About one in four Hispanics have heard of Latinx, but just three use it, according to a new study- Pew Research.
In the Dominican Republic, no one ever called me Hispanic, or Latina, or Latinx. I was just Joa. However, the Dominican Republic does differentiate between blacks and whites by calling blacks Haitianos even when they are born in the D.R. That should have been a red-racist flag that I should have noticed but didn’t. Or perhaps it was the push to shove Spanish ancestry on us at school while erasing Taino and African ancestry that should have been the second red flag. Nevertheless, I immigrated when I was nine, and long and behold, the U.S. categorized me as Hispanic. This may have been because of where I migrated to — the east coast — or the time. But none said Latina back then until now. And while I am all about using a name that allows for gender fluidity and decentralizes colonization, I’m a bit cautious of this term. Whenever I see it or hear it, it represents a person who looks like me, when I know that Latin American folks come in various skin tones.
“Few people realise that the Dominican Republic was home to the first black people in the Americas,” Lebawit Lily Girma from the BBC article ‘Santo Domingo: The city that kept slavery silent.’
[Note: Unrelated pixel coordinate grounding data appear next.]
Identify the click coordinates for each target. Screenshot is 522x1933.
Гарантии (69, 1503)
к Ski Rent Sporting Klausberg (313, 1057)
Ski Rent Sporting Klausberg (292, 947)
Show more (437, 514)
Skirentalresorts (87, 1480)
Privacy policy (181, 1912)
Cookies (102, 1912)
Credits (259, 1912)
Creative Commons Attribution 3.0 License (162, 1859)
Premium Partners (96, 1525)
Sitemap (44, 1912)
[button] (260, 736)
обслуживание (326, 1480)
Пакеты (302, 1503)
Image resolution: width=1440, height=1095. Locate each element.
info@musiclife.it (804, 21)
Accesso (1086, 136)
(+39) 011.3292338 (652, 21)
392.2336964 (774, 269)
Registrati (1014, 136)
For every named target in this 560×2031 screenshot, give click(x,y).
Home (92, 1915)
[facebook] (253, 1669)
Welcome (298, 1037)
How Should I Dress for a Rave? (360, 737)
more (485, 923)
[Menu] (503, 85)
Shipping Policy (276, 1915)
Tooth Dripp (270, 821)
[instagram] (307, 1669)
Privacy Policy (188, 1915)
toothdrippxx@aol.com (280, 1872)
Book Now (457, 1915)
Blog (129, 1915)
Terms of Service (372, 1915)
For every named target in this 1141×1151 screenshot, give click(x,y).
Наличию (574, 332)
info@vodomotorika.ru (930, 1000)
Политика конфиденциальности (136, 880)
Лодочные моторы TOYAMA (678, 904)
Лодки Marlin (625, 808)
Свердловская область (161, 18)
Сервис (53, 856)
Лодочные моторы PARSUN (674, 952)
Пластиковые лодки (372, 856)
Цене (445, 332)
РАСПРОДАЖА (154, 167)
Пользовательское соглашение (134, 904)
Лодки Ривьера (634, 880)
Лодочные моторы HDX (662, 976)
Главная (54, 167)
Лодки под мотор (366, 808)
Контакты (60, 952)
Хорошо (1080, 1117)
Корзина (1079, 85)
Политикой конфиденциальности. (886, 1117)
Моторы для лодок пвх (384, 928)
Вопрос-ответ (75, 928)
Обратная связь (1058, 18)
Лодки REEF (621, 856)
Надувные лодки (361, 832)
It feels like, once again, much like what I experienced in school in the Dominican Republic, we are lifting the Eurocentric roots and burying all the others that make up the tree that is Latin America. It’s like a habit that won’t die.
In The Power of Habit by Charles Duhigg, he explains that to change a habit, one must replace it with another and do that consistently to become an automatic process. Therefore, to stop centralizing Eurocentric features as the representation for Latin America, we must change it by populating the media with black Latinx folks and do that consistently until it becomes a habit and is normalized. I can’t speak for every Latin American country. Still, it saddens me that for an island that is 90% black, the Dominican Republic continues to center white Dominicans when it comes to their representation. Nevertheless, I understand now that for some, it is the intoxication of power that manifests this.
Being tied to Spanish descent used to mean better treatment on the Island. It makes sense how much as a kid I would hear: “I’m Dominican, not black.” “We come from Spain.” “Our ancestors come from Spain,” and when pushed, someone would admit to being ‘mestizo’ as opposed to black. But no one spoke or taught about the transatlantic slave trade, the Taino genocide, the rape of Taino and African women, and the surnames taken by recently freed slaves that would either come from the master or the town they came from while I was there. Shoot, my last name from my father’s side is the name of a village in Spain. My father’s side of the family is black.
Nevertheless, while in the D.R., most run towards their white side to feel a sense of security, when we migrate to the U.S., our features, accent, and skin color set us apart immediately, and the categories we gave ourselves are null void. It’s funny and sad all at once how Dominicans cling to their proximity to whiteness to try to be the perfect white citizen as if it can erase how they look (which is what the U.S. uses to categorize race). This clinginess stems from that desperate need to survive when survival meant being close to whiteness. Yet, it is tough to break a habit.
Duhigg explains in his book that it took months for the subjects in his book to change a habit. Yet, time is not the only thing needed to change a habit, but the acceptance that a pattern needs to be changed. I had an Ex that told me I was in denial when I told him I’m just Dominican and that all that comes from the Dominican Republic are Dominicans. I didn’t know then what I know now. Correction: I chose not to know then what I know now. I was operating under the previous habit that my environment ingrained in me and maintained even after becoming an adult. It’s pervasive. Not going to lie, sometimes I catch myself operating within it and go back and try again.
Breaking a habit is a never-ending cycle of trying. But to embark on the steps needed to break it, I needed to get out of denial and accept that it was a counterproductive habit I needed to kill. Therefore, for the majority of the Latinx that actively erase blackness from the geographical representation, acceptance of the truth must occur first. Then the breakage of the habit of clinging to whiteness will come second.